**Exercise instructions:**
Could the data below be copied out in full, word for word?

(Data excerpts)
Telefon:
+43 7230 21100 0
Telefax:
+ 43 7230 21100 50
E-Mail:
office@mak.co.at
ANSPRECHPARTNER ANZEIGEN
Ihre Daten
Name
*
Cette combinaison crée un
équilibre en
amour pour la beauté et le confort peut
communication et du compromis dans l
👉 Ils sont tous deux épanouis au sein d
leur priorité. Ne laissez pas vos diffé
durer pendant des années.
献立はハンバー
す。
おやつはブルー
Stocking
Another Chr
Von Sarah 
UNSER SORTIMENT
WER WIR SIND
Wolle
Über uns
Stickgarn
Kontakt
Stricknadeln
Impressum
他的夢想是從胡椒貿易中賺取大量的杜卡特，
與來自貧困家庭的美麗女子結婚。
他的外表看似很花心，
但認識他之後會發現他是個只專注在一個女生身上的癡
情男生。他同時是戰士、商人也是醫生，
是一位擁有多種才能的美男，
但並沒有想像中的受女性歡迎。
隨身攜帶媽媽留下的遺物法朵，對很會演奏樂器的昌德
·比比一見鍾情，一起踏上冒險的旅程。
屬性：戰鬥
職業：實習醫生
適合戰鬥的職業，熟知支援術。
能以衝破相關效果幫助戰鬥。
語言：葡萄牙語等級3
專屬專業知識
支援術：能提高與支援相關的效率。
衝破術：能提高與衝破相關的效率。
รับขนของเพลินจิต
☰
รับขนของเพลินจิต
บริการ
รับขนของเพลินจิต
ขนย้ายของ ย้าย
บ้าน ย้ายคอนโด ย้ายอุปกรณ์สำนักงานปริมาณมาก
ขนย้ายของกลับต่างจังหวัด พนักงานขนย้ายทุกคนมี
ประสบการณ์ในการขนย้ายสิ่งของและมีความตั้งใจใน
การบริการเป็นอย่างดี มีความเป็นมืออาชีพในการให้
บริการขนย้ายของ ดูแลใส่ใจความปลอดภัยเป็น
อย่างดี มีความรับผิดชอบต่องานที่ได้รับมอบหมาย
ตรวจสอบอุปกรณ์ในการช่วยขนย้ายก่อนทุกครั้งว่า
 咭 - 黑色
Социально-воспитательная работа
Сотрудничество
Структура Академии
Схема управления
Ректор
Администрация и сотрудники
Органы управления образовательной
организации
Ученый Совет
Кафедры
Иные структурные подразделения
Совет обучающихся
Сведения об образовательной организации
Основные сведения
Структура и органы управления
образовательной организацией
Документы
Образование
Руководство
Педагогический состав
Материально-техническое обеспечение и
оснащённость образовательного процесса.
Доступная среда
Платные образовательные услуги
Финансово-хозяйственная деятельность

**Answer section:**
Telefon:
+43 7230 21100 0
Telefax:
+ 43 7230 21100 50
E-Mail:
office@mak.co.at
ANSPRECHPARTNER ANZEIGEN
Ihre Daten
Name
*
Cette combinaison crée un
équilibre en
amour pour la beauté et le confort peut
communication et du compromis dans l
👉 Ils sont tous deux épanouis au sein d
leur priorité. Ne laissez pas vos diffé
durer pendant des années.
献立はハンバー
す。
おやつはブルー
Stocking
Another Chr
Von Sarah 
UNSER SORTIMENT
WER WIR SIND
Wolle
Über uns
Stickgarn
Kontakt
Stricknadeln
Impressum
他的夢想是從胡椒貿易中賺取大量的杜卡特，
與來自貧困家庭的美麗女子結婚。
他的外表看似很花心，
但認識他之後會發現他是個只專注在一個女生身上的癡
情男生。他同時是戰士、商人也是醫生，
是一位擁有多種才能的美男，
但並沒有想像中的受女性歡迎。
隨身攜帶媽媽留下的遺物法朵，對很會演奏樂器的昌德
·比比一見鍾情，一起踏上冒險的旅程。
屬性：戰鬥
職業：實習醫生
適合戰鬥的職業，熟知支援術。
能以衝破相關效果幫助戰鬥。
語言：葡萄牙語等級3
專屬專業知識
支援術：能提高與支援相關的效率。
衝破術：能提高與衝破相關的效率。
รับขนของเพลินจิต
☰
รับขนของเพลินจิต
บริการ
รับขนของเพลินจิต
ขนย้ายของ ย้าย
บ้าน ย้ายคอนโด ย้ายอุปกรณ์สำนักงานปริมาณมาก
ขนย้ายของกลับต่างจังหวัด พนักงานขนย้ายทุกคนมี
ประสบการณ์ในการขนย้ายสิ่งของและมีความตั้งใจใน
การบริการเป็นอย่างดี มีความเป็นมืออาชีพในการให้
บริการขนย้ายของ ดูแลใส่ใจความปลอดภัยเป็น
อย่างดี มีความรับผิดชอบต่องานที่ได้รับมอบหมาย
ตรวจสอบอุปกรณ์ในการช่วยขนย้ายก่อนทุกครั้งว่า
 咭 - 黑色
Социально-воспитательная работа
Сотрудничество
Структура Академии
Схема управления
Ректор
Администрация и сотрудники
Органы управления образовательной
организации
Ученый Совет
Кафедры
Иные структурные подразделения
Совет обучающихся
Сведения об образовательной организации
Основные сведения
Структура и органы управления
образовательной организацией
Документы
Образование
Руководство
Педагогический состав
Материально-техническое обеспечение и
оснащённость образовательного процесса.
Доступная среда
Платные образовательные услуги
Финансово-хозяйственная деятельность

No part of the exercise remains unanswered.